Self-editing and choosing a creative path
As an artist, you are an explorer, one who ventures into the unchartered regions of the cultural, psychic, and spiritual landscapes, bringing back stories and artefacts that describe your experiences there. Whilst on your expedition you may see on the horizon a mountain of an idea that you want to conquer. You can see its shape, but not the route to the top.
Traversing this route is the journey you go on to create an artwork or a series of pieces. You must first look all around you, probe out in all directions, experiment, and research. Stay healthy, alert and prepared for the road ahead. Observe other artists on their journey, retrace some of their steps and learn their techniques, work to improve your skills and try new materials. To create art you must first create, and do this with no bounds, inhibitions, or presuppositions.

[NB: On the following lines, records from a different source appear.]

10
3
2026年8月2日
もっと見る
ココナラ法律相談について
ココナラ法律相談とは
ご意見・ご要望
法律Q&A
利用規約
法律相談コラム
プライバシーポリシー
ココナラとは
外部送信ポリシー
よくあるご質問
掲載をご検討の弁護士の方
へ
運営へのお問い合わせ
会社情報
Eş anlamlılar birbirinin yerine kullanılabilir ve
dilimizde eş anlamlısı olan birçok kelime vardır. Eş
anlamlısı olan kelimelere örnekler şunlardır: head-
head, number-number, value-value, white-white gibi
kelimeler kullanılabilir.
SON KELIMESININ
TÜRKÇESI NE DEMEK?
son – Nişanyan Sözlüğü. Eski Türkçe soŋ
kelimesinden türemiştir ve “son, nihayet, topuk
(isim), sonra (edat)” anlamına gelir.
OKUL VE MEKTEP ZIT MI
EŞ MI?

So how do you know when you’re on the right path? How can you tell if these experiments are successful? It’s a feeling, a sense of serenity, an intuitive understanding of things clicking into place. The work you’re creating aligns with what you want to communicate to the viewer.
This is an excellent time to mention the importance of knowing what you want to communicate. It’s often in the journey that we discover the message and art can say so much more than we can express in words. There needs to be an ongoing conversation with oneself about where you’re headed, although this is best done at intervals from creating, rather than during moments of creativity. You should know why you set off, and why you create what you create, whilst you’re learning what experience you want to induce in others and how best to make it happen.

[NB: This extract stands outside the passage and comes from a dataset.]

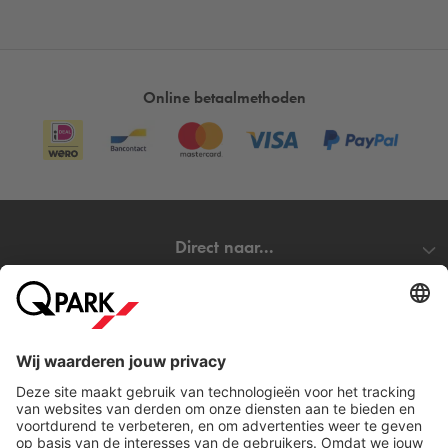
Online betaalmethoden
Direct naar...
Steden
Download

As you experiment, reflect, and make selections you’re approaching the base of the mountain, or maybe a different peak entirely from the one you first spotted. The route up is visible, but it still dips and curls out of sight. Keep testing, keep experimenting, and don’t be afraid to turn back and take a different route, or return to a path once abandoned.
This is where I’m at now, approaching a new peak, a new body of work. I have a planned route, a process in mind and tools laid out. It’s been a few weeks of experimentation and fumbling in the foothills to get here, but I’m excited about the journey, what I’ll find on the way and the views from the top.